* **Entries supplied**
--

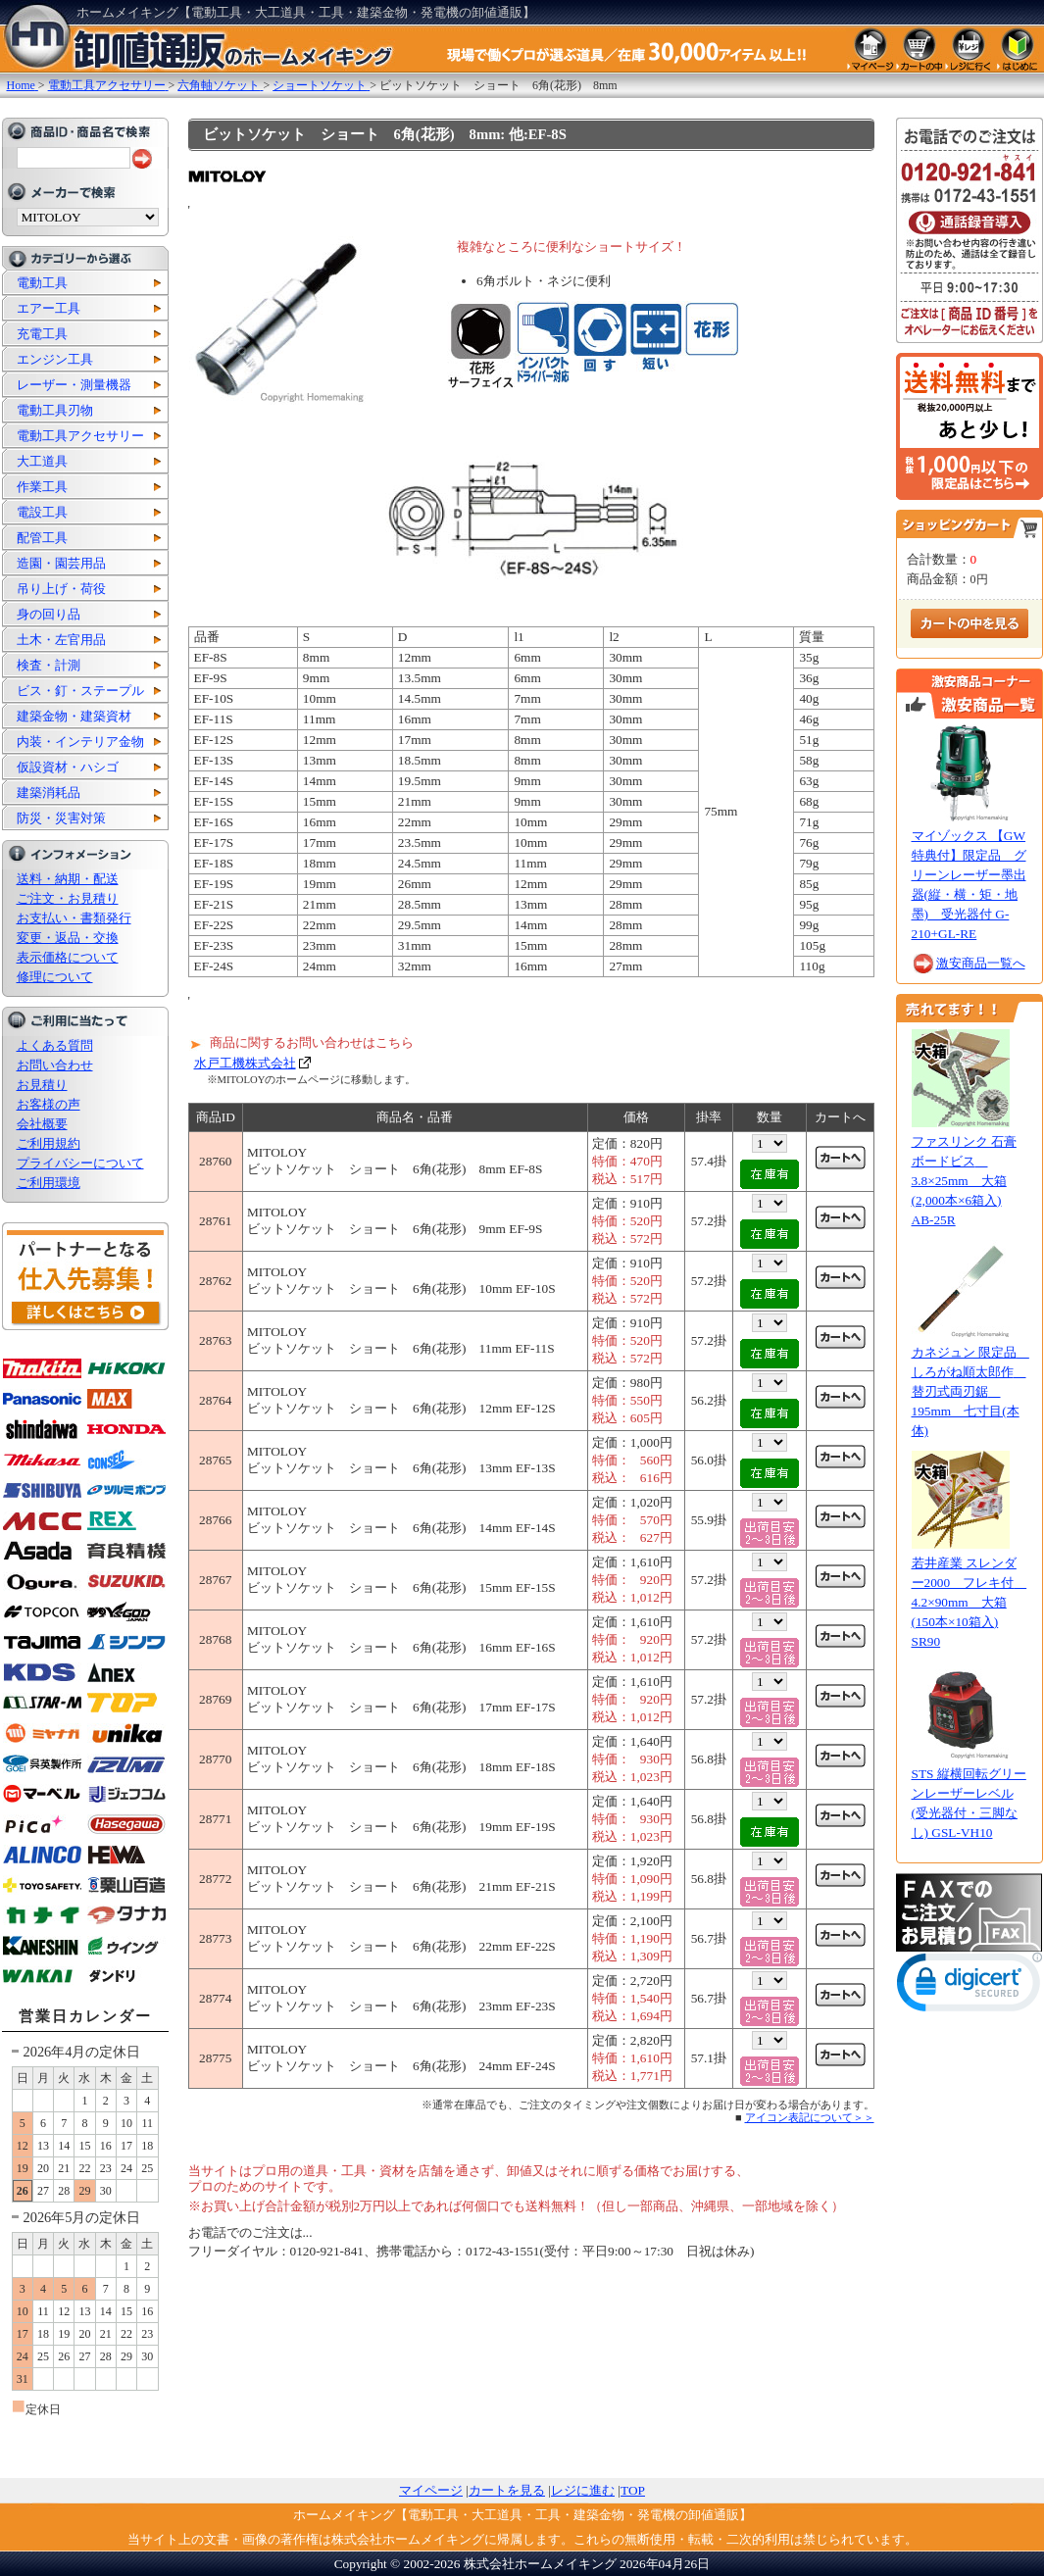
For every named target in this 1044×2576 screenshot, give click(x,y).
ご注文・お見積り (68, 898)
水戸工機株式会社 (245, 1063)
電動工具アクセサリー (80, 435)
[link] (969, 1986)
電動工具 (42, 282)
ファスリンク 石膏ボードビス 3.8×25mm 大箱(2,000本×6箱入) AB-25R (964, 1180)
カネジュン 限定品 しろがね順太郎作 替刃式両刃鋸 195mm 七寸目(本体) (970, 1391)
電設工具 (42, 512)
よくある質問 (55, 1045)
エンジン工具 (55, 359)
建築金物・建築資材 (74, 716)
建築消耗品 (48, 792)
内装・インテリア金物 (80, 741)
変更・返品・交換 (68, 937)
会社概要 (42, 1123)
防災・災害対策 (61, 818)
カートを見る (507, 2490)
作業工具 (42, 486)
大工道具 (42, 461)
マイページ (431, 2490)
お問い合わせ (55, 1065)
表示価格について (68, 957)
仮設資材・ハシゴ (68, 767)
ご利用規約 (48, 1143)
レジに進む (583, 2490)
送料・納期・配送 (68, 878)
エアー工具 (48, 308)
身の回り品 (48, 614)
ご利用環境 (48, 1182)
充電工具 (42, 333)
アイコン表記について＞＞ (809, 2117)
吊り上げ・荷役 (61, 588)
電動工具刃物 (55, 410)
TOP (633, 2490)
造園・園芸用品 (61, 563)
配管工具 (42, 537)
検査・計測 (48, 665)
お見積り (42, 1084)
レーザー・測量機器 (74, 384)
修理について (55, 976)
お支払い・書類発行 (74, 918)
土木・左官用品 (61, 639)
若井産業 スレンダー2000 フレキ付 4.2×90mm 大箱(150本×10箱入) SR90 (969, 1602)
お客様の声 (48, 1104)
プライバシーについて (80, 1163)
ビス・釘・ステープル (80, 690)
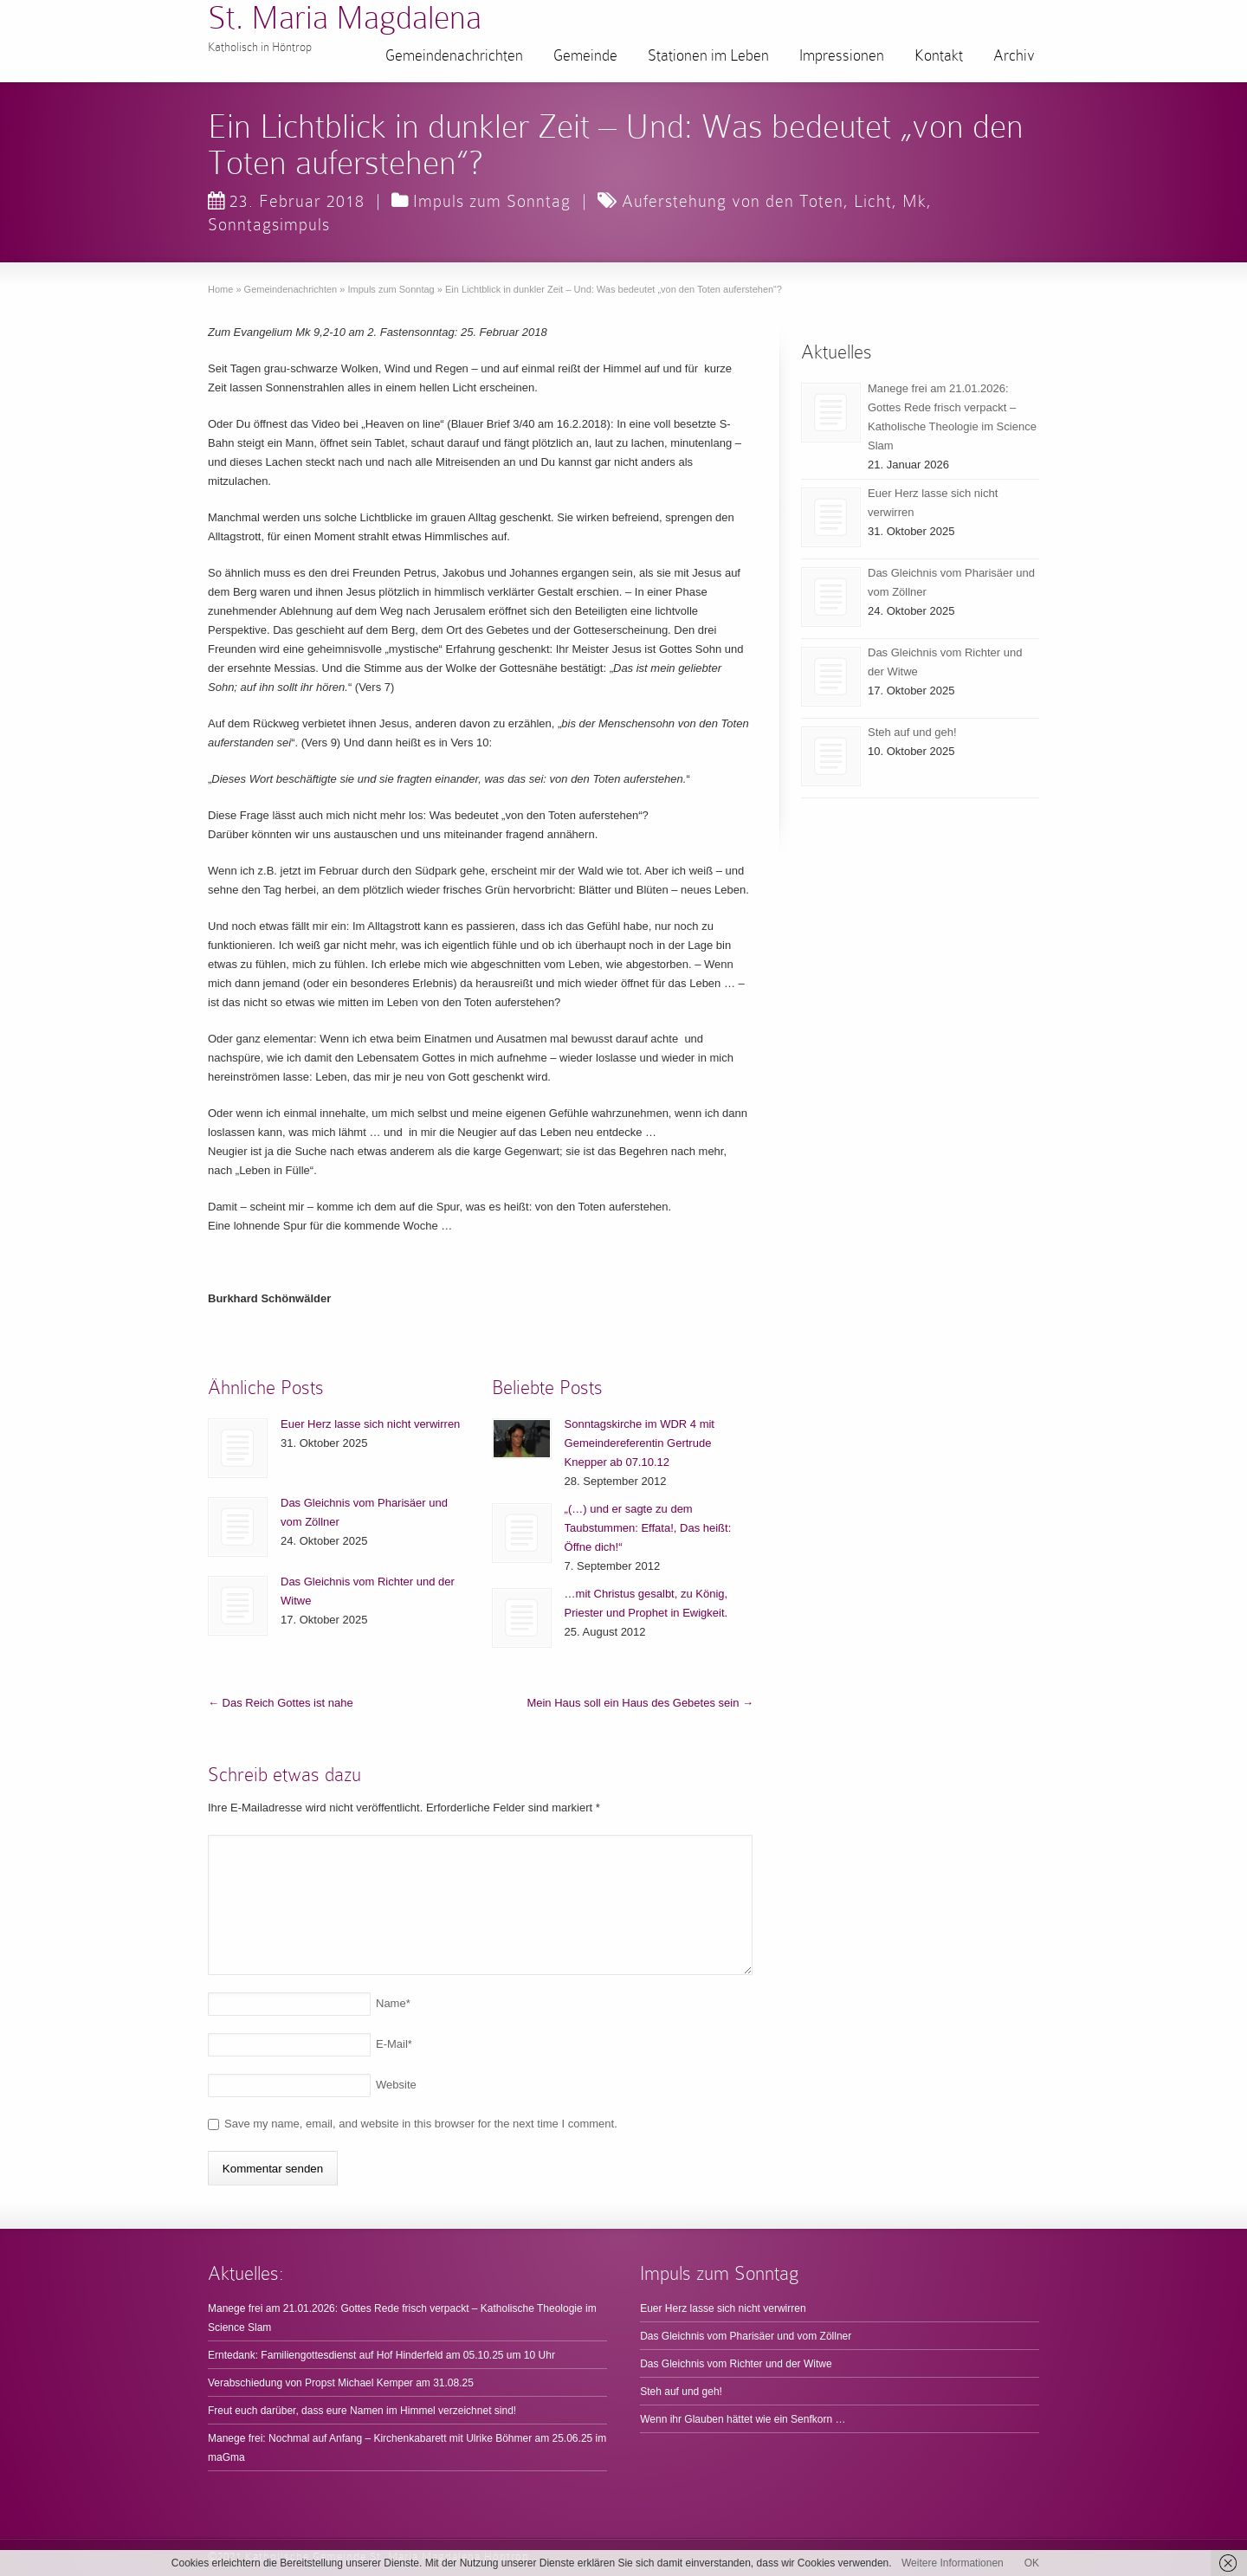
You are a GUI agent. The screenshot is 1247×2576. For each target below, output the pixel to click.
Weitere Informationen (952, 2563)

--

* **Assigned task**
Show every line above in which the word "click" appears.

* **Answer to this task**
For every named target in this 1044×2576 screenshot, give click(x,y).
You are a GUI agent. The screenshot is 1247×2576. For each target below, output the pixel to click.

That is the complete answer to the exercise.